Der erreichte Durchmesser ist in gleichaltrigen Beständen ein Indikator für die Fähigkeit Wuchs- bzw. Lebensraum erschlossen oder genutzt zu haben. Die Jahrringbreiten der Pionierbäume liegen in den ersten Jahren höher als bei den Wirtschaftsbaumarten.
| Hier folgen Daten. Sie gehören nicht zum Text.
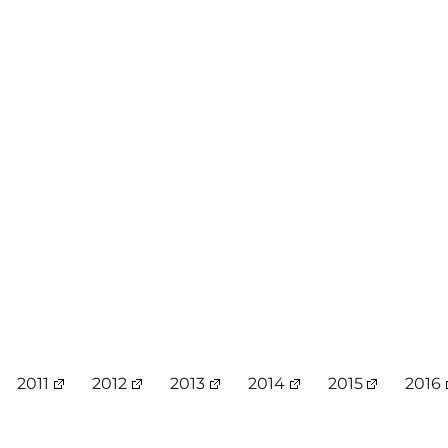
2011
2012
2013
2014
2015
2016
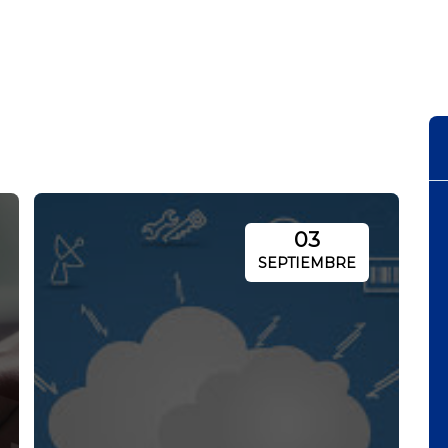
03
SEPTIEMBRE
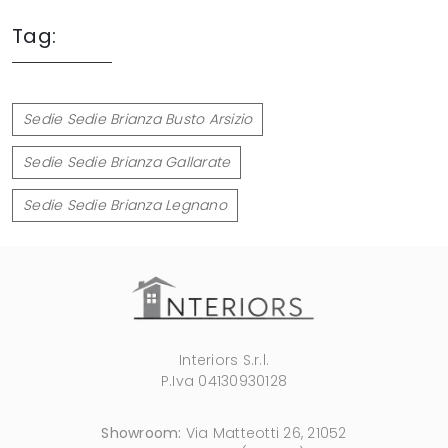
Tag:
Sedie Sedie Brianza Busto Arsizio
Sedie Sedie Brianza Gallarate
Sedie Sedie Brianza Legnano
Interiors S.r.l.
P.Iva 04130930128
Showroom:
Via Matteotti 26, 21052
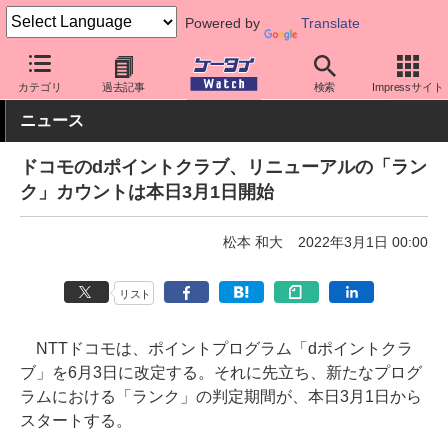
Powered by
Translate
ケータイ Watch
キャリア
ドコモ
アプリ・サービス
カテゴリ
過去記事
検索
Impressサイト
ニュース
ドコモのdポイントクラブ、リニューアルの「ラン
ク」カウントは本日3月1日開始
松本 和大
2022年3月1日 00:00
リスト
NTTドコモは、ポイントプログラム「dポイントクラ
ブ」を6月3日に改定する。それに先立ち、新たなプログ
ラムにおける「ランク」の判定期間が、本日3月1日から
スタートする。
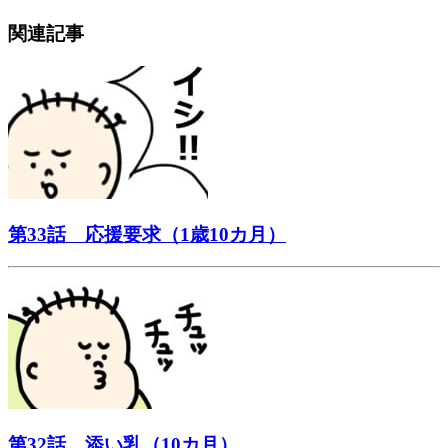
関連記事
第33話 応援要求（1歳10カ月）
第32話 添い乳（10カ月）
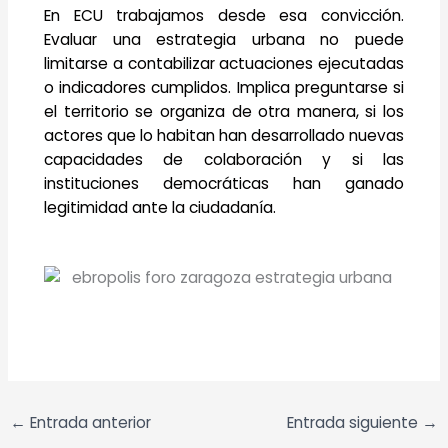
En ECU trabajamos desde esa convicción.
Evaluar una estrategia urbana no puede
limitarse a contabilizar actuaciones ejecutadas
o indicadores cumplidos. Implica preguntarse si
el territorio se organiza de otra manera, si los
actores que lo habitan han desarrollado nuevas
capacidades de colaboración y si las
instituciones democráticas han ganado
legitimidad ante la ciudadanía.
←
Entrada anterior
Entrada siguiente
→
Sie fallen aber nach wenigen Jahren deutlich zurück, so daß über etwas längere Beobachtungszeiträume berechnete arithmetische Mittelwerte nur um etwa 0,5 bis 1 mm über denen von Eichen und Eschen liegen. Die im Wuchsraum konkurrierenden Pionierbaumarten beeinflussen das Jahrringwachstum von Eichen und Buchen negativ. Dies belegen auch positive Reaktionen auf Pflegeeingriffe im Alter von rd. 15 - 20 Jahren. Bei der Konkurrenz um Wuchsraum wird das Dickenwachstum stärker reduziert als das Höhenwachstum. Damit können h/d-Werte als Indikatoren für Konkurrenzbedingungen verwendet werden. Ihr wellenförmiger Verlauf ("pendeln") spiegelt Veränderungen in den Konkurrenzverhältnissen wider. Dabei können Individuen ausfallen. Die Erschließung des freigewordenen Wuchsraumes begünstigt Zuwachsanlagerungen in unteren Schaftbereichen und bewirkt dadurch einen Rückgang der h/d-Werte als Antwort auf veränderte Konkurrenzbedingungen. Vorherrschende Pionierbäume zeigen fallende h/d-Werte. Die h/d-Werte von Wirtschaftsbaumarten können sowohl über als auch unter denen der Pionierbaumarten liegen. Stärkere Eingriffe bewirken eine augenfällige Verminderung der h/d-Werte bei Buchen. Die Verläufe der h/d-Entwicklungen von Birken, Aspen, Eichen und Buchen zeigen, daß herrschende Bäume auf Veränderungen im Kronenraum unmittelbar reagieren können. Im Gegensatz dazu deuten die Entwicklungsverläufe der unterständigen Buchen darauf hin, daß sie von den Geschehnissen im Kronenraum gewissermaßen abgekoppelt sind.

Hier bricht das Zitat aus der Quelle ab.